From the very first episode of the series, I wrote in a piece published right here on S&A that I felt “Supergirl” would be better served as a show on The CW network than on CBS, where it’s called home for its first season.

It just makes sense, if you’ve watched the show; it fits perfectly in terms of style and target audience, right along other CW superhero shows like “The Flash,” “Arrow,” and “Legends of Tomorrow,” all based on DC Comics characters, and all with the same man behind them – writer, producer, director Greg Berlanti.

It hasn’t been quite the hit that CBS hoped it would be, in maybe what was an attempt to draw a younger, hipper audience; so send it to a network where I think it will likely fare much better, if only because that’s where its audience lives.

Announced today, The CW has officially picked up “Supergirl” from CBS, giving the Greg Berlanti-created series a second season.

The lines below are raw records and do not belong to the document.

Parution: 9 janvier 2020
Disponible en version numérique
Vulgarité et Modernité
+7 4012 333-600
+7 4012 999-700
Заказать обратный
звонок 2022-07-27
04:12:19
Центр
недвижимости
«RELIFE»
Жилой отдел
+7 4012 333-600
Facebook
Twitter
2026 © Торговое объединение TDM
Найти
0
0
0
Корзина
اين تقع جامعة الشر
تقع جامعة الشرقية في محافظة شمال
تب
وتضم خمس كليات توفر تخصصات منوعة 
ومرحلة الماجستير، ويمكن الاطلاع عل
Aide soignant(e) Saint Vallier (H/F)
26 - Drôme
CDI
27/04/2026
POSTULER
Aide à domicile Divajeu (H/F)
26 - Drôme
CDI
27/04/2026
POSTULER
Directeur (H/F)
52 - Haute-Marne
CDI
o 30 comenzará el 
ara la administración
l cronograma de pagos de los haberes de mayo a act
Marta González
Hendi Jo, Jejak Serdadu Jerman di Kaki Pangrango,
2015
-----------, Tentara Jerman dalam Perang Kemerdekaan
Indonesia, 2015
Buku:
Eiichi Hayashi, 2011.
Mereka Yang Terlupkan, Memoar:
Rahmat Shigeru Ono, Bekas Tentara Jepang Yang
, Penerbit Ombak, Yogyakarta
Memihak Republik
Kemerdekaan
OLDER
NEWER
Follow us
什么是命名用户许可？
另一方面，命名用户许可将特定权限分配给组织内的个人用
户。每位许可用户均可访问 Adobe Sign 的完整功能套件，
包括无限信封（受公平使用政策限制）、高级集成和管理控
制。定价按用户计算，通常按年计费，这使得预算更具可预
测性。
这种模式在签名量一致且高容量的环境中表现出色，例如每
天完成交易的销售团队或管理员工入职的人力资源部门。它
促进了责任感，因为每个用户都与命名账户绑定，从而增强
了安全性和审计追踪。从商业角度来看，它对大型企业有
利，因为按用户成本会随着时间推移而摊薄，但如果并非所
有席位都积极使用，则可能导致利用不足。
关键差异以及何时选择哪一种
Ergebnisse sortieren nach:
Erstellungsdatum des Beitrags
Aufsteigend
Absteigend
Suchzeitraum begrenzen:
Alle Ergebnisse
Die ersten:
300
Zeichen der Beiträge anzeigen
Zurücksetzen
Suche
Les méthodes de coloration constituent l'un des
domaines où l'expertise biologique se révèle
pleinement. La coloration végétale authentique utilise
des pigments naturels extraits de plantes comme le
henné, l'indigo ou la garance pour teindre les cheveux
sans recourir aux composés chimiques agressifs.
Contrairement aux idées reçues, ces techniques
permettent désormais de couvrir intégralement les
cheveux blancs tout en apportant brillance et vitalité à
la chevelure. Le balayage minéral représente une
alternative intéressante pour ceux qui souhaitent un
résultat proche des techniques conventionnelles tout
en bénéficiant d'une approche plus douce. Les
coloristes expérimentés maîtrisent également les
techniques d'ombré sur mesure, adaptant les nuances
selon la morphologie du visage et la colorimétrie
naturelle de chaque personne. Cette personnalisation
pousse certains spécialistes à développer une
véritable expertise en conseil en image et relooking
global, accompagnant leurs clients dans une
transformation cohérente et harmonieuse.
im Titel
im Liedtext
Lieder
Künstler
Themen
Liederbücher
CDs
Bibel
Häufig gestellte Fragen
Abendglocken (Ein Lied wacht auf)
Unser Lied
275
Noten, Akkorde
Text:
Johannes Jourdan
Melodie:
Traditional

The series, starring Melissa Benoist, was “on the bubble” at CBS, and would’ve likely been canceled if The CW didn’t pick it up. Production will move to Vancouver from Los Angeles to cut costs, where the rest of Berlanti’s aforementioned CW series, currently film.

"Supergirl"
“Supergirl”

In terms of black actors on the show, Mehcad Brooks plays Jimmy Olsen; and David Harewood is another key cast member, playing Hank Henshaw – a character that’s actually a super villain in the DC Comics universe, but in this series, is a CIA agent who is the head of the Department of Extra-Normal Operations (DEO), who goes on high alert when Supergirl reveals herself, worried that her otherworldly abilities pose a threat to humankind. But, as fans of the series will know, Harewood is revealed to be someone other than who he is initially presented as, about midway through the season. But I won’t spoil it for those who haven’t watched, and intend to.

By the way, if you’re wondering how The CW picked up the series from CBS, you should know that CBS and Warner Bros. both co-own The CW, so the transition is easy enough.